Apesar disso, as novas regras do Roblox não foram motivadas por ações de Felca, mas por pressões acumuladas sobre a plataforma, que há anos enfrenta denúncias de falhas na segurança de usuários menores de idade.
O que mudou no chat do Roblox
As alterações começaram a valer no início do mês e envolvem verificação de idade com reconhecimento facial. A partir disso, o uso do chat por voz passou a obedecer limites etários mais rígidos:
- Crianças mais novas só podem conversar com usuários da mesma faixa etária;
- Jogadores abaixo de 9 anos ficam restritos a interações com menores de 13;
- Apenas usuários a partir de 16 anos podem falar com pessoas entre 13 e 20 anos.
A medida impede que crianças conversem livremente com adultos, algo que vinha sendo apontado como um risco recorrente dentro do jogo.
Um jogo infantil sob escrutínio internacional
Criado antes da pandemia, o Roblox explodiu em popularidade nos últimos anos. Segundo dados da própria empresa, a plataforma chegou a 151 milhões de usuários em 2024, atraídos pela proposta de um universo virtual no qual os próprios jogadores criam jogos e experiências.
No entanto, essa liberdade também abriu espaço para conteúdos impróprios. Reportagens internacionais já expuseram desde simulações de violência extrema até ambientes com conotação sexual. Autoridades e veículos como BBC e El País relataram casos envolvendo assédio, pornografia e situações traumáticas vividas por crianças dentro do jogo.

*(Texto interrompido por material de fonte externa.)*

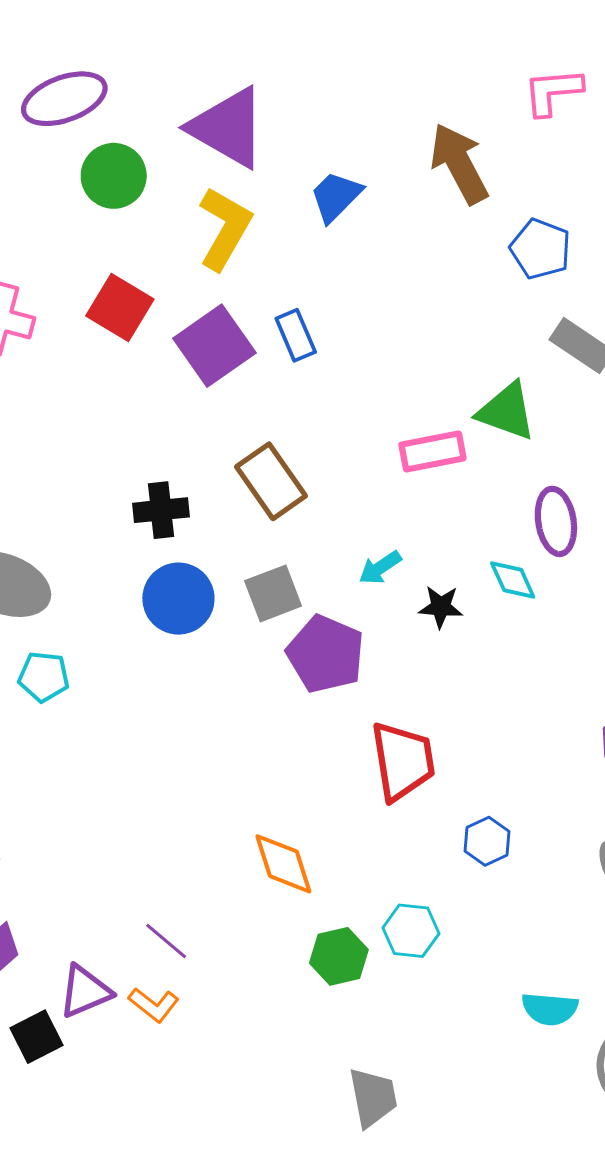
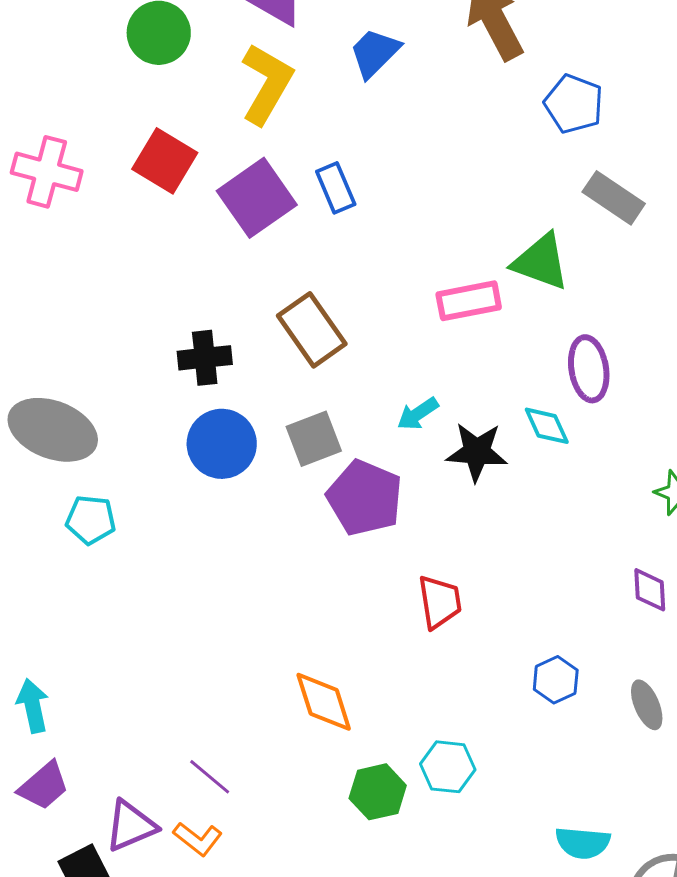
black star: (441, 607) -> (477, 452), size x1.4
red trapezoid: (403, 761) -> (440, 602), size x0.7
blue hexagon: (487, 841) -> (556, 680), moved

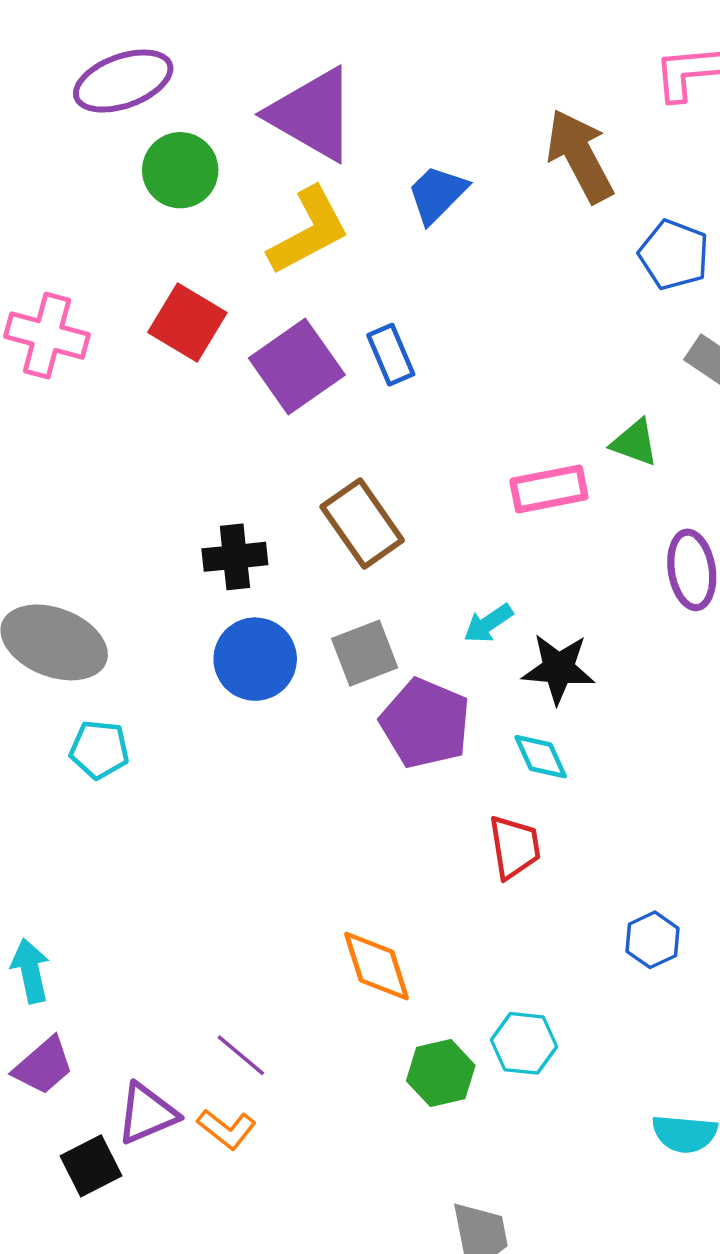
yellow L-shape: (267, 84) -> (309, 231), turned 32
green triangle: (541, 262) -> (635, 443), size x0.7
cyan diamond: (547, 426) -> (541, 757), moved

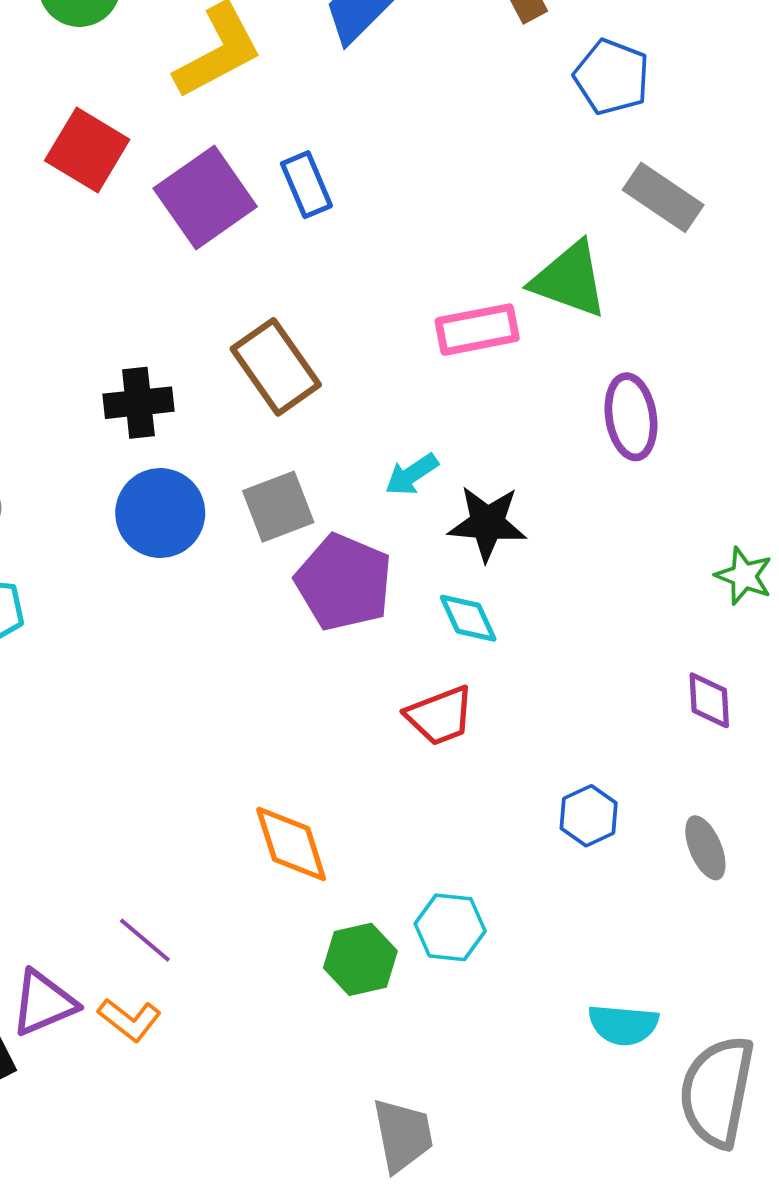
green triangle: (635, 443) -> (569, 280), size x1.5
red trapezoid: (514, 847) -> (440, 716), turned 78

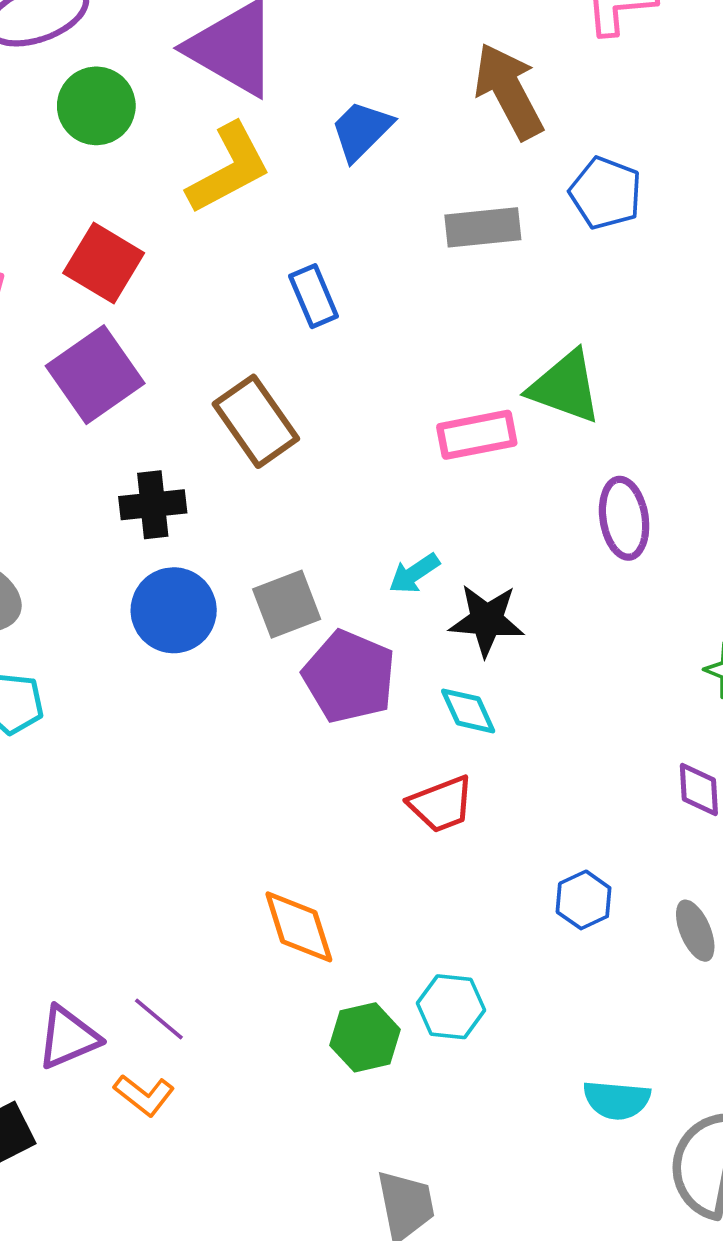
purple square: (205, 197) -> (95, 375), moved
gray rectangle: (663, 197) -> (483, 227), moved, turned -40
brown rectangle: (276, 367) -> (256, 421), moved
purple triangle: (44, 1003) -> (68, 1037), moved

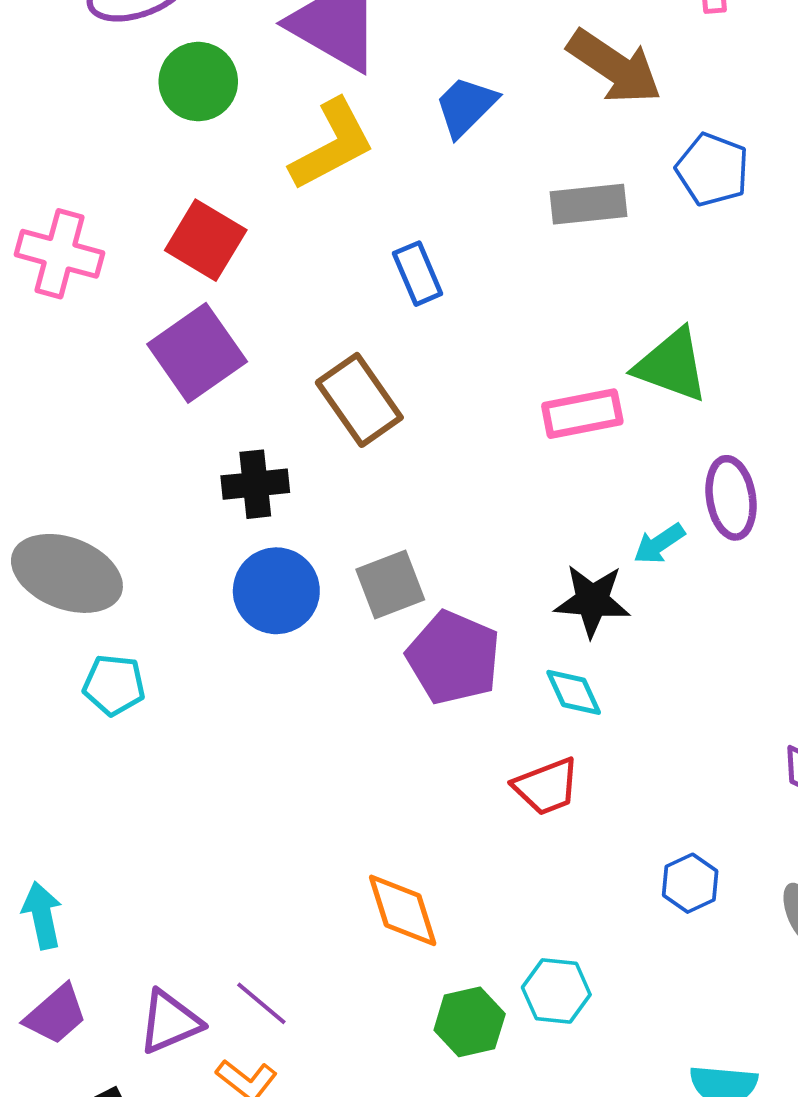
brown arrow: (509, 91) -> (615, 67), turned 152
cyan arrow: (414, 573) -> (659, 544), moved

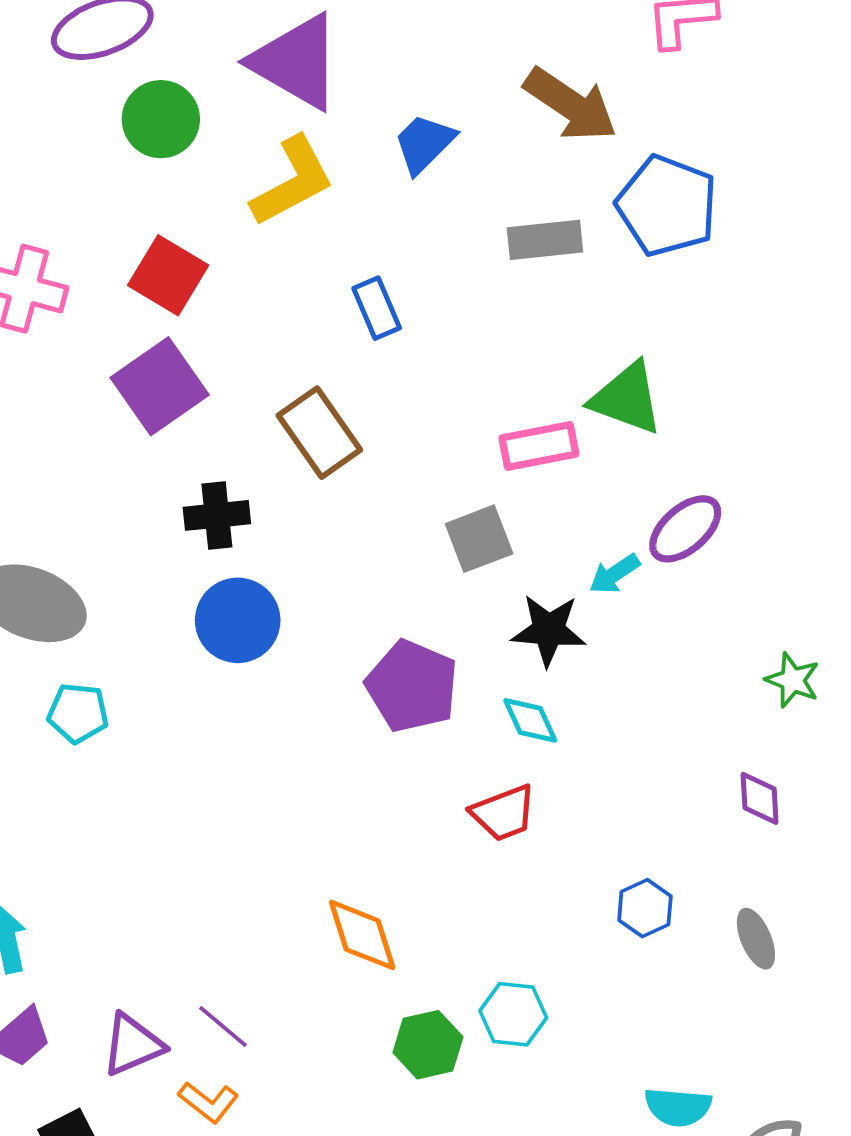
blue pentagon: (712, 170) -> (667, 206), size x1.4
purple ellipse: (731, 498) -> (685, 529), turned 58
gray square: (390, 585) -> (479, 539), moved

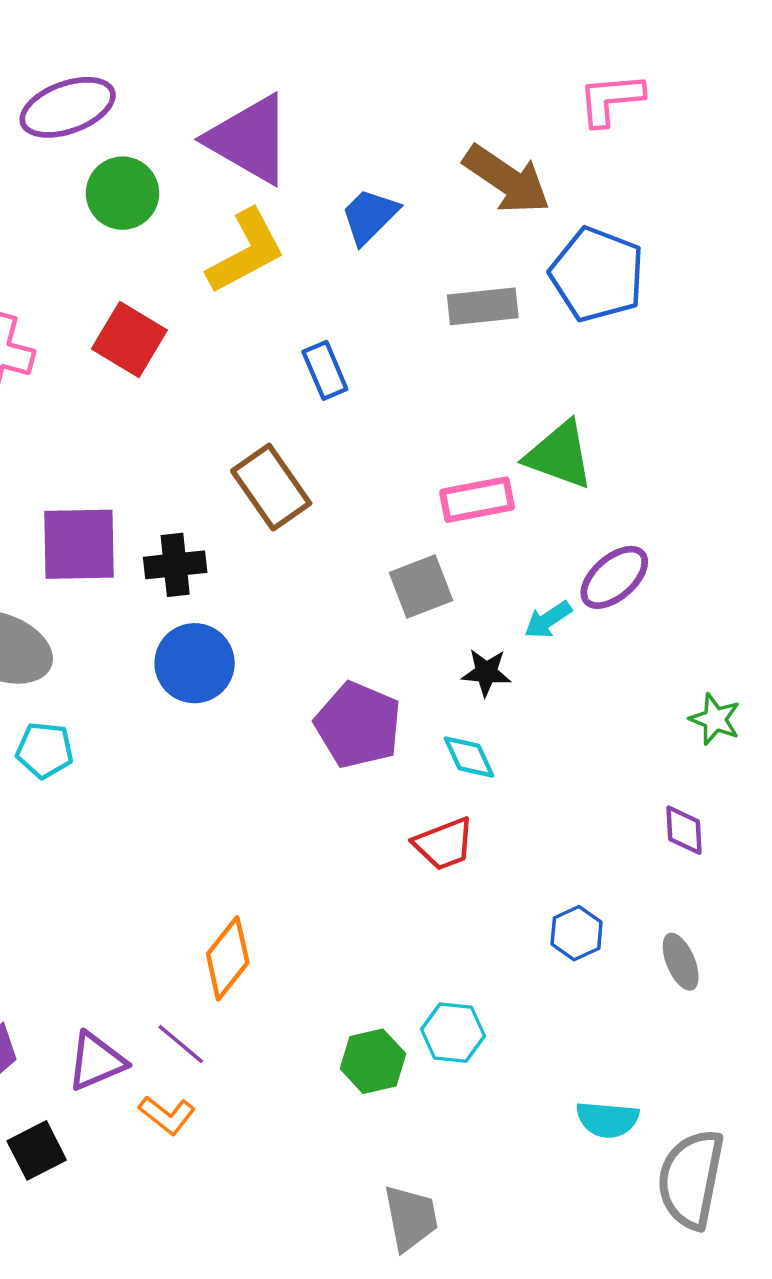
purple square: (160, 386) -> (79, 544), moved, turned 34
black star: (549, 630) -> (486, 672), size x0.7
orange diamond: (362, 935) -> (228, 958), moved, turned 56

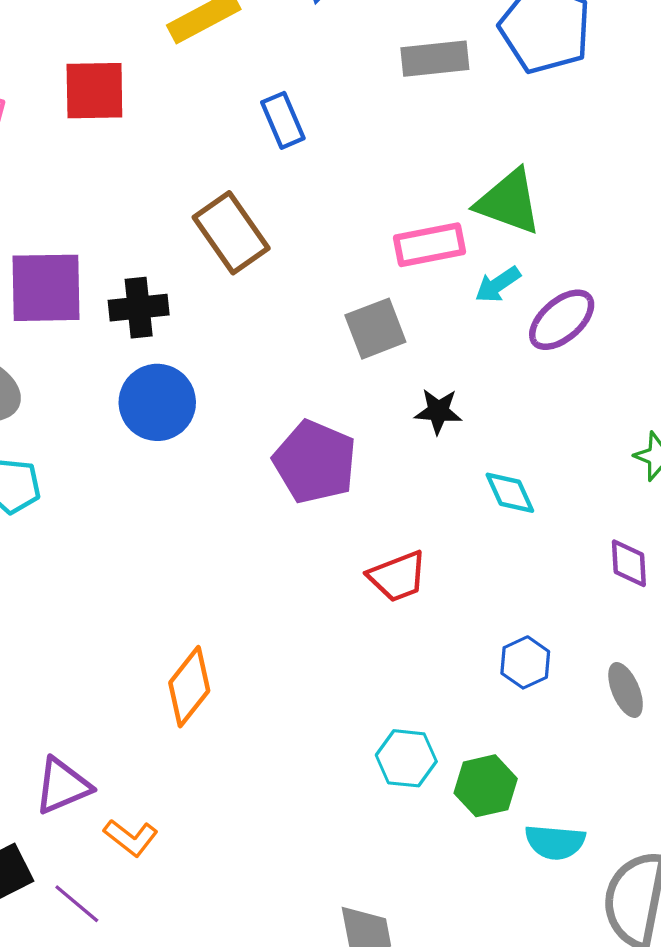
red square: (129, 340) -> (94, 91), turned -32
cyan arrow: (548, 620) -> (498, 285), moved
cyan diamond: (469, 757) -> (510, 493), moved
purple line: (181, 1044) -> (77, 904), moved
green hexagon: (373, 1061) -> (486, 786), moved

Casos extremos e pressão por mudanças
Um dos episódios mais graves veio à tona nos Estados Unidos, quando a família de um adolescente autista entrou na Justiça após o jovem cometer suicídio. Segundo a investigação, ele teria sido manipulado por um adulto que se passava por criança, inicialmente dentro do Roblox, e depois em aplicativos externos de mensagens. O caso reacendeu o debate sobre responsabilidade das plataformas digitais.
Após episódios como esse, o Roblox afirmou publicamente estar reforçando políticas de proteção infantil e colaborando com autoridades. Outras plataformas citadas em investigações semelhantes, como o Discord, também reforçaram regras e sistemas de monitoramento.